Problem details> Which lines of the data hold the word "dans"? Copy all of them.

[Records from a data collection]
----
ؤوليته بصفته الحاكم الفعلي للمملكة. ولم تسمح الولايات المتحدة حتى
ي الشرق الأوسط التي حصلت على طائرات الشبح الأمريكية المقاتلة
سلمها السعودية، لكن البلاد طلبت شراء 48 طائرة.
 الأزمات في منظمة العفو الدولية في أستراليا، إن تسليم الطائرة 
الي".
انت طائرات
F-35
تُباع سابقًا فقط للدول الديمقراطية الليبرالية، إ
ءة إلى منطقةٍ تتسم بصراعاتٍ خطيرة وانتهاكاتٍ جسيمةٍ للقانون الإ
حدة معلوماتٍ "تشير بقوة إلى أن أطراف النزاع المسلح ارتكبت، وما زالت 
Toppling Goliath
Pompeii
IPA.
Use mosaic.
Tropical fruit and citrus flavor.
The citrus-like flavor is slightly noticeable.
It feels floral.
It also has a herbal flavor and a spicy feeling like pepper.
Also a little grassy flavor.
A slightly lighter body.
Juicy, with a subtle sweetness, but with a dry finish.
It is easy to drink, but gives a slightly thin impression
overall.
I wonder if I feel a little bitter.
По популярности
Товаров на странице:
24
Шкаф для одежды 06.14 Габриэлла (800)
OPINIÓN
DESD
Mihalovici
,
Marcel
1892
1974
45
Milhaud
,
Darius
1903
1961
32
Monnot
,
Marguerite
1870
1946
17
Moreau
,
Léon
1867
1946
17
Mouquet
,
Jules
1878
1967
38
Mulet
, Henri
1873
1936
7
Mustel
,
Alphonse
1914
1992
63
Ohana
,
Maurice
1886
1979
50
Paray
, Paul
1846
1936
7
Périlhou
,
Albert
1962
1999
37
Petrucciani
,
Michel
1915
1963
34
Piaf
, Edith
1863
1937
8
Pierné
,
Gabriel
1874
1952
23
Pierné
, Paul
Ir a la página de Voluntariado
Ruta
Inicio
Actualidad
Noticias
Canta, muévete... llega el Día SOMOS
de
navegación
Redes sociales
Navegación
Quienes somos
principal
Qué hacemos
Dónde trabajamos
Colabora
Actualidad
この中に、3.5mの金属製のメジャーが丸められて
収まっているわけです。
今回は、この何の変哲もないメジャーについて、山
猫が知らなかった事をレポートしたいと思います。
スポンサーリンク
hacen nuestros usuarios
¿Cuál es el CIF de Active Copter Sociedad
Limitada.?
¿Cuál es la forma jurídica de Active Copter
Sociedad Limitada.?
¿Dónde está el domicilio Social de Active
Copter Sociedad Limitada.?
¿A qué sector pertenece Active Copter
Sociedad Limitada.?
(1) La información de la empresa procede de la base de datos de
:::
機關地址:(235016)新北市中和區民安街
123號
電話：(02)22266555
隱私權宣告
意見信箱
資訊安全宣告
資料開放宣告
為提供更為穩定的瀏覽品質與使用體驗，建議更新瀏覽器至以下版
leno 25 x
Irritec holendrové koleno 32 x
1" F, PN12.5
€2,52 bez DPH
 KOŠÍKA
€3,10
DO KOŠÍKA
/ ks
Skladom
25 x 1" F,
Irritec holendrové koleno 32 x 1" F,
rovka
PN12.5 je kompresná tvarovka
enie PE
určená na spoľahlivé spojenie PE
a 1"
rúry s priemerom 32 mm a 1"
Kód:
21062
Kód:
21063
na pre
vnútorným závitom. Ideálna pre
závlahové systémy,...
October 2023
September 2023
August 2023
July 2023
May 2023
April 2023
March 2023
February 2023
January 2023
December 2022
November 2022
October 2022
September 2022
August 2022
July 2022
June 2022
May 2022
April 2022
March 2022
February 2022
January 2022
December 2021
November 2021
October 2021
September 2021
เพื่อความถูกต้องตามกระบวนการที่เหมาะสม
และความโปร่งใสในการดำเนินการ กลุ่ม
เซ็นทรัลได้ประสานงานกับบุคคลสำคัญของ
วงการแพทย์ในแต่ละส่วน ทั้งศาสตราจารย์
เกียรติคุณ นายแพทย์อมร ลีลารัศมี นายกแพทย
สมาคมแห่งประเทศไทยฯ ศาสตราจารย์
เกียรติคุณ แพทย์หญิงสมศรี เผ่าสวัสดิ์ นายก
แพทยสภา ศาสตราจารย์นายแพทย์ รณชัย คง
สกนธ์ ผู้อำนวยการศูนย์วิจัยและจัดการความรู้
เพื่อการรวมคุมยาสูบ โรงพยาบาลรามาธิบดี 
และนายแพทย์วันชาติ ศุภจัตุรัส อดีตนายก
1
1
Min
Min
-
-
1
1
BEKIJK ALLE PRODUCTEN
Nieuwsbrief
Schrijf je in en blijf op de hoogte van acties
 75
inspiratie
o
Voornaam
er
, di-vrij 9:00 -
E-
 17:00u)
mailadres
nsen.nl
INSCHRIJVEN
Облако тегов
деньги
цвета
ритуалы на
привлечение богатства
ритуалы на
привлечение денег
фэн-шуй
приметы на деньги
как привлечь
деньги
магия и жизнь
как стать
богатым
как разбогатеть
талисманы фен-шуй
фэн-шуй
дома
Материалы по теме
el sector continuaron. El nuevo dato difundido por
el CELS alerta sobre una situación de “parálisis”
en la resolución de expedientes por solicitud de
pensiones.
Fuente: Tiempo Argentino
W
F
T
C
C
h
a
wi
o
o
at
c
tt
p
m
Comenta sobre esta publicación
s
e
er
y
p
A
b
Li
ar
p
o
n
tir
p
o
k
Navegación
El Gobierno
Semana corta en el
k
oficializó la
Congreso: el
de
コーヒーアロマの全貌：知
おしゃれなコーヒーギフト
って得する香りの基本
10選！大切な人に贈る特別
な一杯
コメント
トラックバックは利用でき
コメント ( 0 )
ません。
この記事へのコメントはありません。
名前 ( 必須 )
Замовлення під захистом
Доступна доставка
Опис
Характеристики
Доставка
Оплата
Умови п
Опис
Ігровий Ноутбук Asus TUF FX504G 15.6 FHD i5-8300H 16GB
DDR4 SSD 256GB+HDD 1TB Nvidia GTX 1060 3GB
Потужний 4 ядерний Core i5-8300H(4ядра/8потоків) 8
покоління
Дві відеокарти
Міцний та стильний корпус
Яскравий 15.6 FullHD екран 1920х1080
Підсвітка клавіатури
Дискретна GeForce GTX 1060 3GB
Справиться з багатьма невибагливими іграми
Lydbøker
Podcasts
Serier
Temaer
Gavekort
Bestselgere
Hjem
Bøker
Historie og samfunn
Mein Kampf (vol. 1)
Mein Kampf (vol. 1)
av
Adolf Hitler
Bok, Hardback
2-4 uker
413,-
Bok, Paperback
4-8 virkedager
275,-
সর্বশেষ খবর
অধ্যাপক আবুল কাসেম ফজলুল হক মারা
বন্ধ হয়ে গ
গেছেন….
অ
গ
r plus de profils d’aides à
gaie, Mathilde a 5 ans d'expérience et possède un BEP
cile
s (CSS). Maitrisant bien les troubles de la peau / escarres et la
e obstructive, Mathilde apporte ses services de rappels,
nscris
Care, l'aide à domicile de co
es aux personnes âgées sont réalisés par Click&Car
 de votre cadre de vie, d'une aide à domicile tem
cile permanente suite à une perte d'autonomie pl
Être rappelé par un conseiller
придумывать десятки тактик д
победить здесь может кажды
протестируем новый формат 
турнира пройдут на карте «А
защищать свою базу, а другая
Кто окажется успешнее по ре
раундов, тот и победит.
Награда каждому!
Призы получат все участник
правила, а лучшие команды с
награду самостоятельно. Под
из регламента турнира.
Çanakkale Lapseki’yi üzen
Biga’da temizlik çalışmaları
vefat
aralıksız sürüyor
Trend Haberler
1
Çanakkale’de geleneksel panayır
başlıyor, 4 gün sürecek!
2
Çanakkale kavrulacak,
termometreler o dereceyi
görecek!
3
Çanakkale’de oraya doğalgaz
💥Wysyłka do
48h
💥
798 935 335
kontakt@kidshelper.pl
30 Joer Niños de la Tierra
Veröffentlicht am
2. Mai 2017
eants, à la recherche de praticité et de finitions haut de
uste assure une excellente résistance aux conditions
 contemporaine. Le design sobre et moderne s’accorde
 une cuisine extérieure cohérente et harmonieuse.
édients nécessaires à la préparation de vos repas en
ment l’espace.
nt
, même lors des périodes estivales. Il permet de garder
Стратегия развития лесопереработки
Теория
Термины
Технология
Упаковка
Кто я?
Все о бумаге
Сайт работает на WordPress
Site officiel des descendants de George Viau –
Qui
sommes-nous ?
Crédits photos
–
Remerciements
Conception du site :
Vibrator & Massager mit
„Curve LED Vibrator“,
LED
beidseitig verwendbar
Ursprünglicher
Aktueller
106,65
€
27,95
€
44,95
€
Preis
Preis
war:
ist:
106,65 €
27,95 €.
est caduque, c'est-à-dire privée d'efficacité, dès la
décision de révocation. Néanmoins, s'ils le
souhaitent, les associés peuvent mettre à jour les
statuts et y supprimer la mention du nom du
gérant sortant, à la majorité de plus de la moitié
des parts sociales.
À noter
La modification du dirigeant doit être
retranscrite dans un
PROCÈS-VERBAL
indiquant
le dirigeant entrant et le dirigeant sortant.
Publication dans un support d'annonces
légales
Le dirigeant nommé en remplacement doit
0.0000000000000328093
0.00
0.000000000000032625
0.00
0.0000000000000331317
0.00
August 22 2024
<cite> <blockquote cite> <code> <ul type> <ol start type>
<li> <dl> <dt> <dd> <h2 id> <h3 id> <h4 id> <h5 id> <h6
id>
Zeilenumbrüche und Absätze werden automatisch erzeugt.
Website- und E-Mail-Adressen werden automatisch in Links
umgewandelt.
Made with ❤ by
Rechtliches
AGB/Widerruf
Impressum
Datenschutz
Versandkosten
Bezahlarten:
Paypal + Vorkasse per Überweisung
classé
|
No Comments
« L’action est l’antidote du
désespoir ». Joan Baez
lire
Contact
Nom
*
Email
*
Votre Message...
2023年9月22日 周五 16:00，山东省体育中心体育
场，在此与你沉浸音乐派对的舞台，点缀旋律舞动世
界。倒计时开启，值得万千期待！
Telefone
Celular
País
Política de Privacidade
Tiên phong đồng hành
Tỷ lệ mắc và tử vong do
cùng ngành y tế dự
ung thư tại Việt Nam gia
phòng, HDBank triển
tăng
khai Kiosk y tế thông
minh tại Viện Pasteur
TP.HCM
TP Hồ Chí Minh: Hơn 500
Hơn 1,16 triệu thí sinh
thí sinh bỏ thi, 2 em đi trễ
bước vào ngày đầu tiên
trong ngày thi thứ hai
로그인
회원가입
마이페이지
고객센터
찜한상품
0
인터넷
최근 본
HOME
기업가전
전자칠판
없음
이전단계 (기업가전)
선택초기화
----
Problem solution>
retranscrite dans un
Publication dans un support d'annonces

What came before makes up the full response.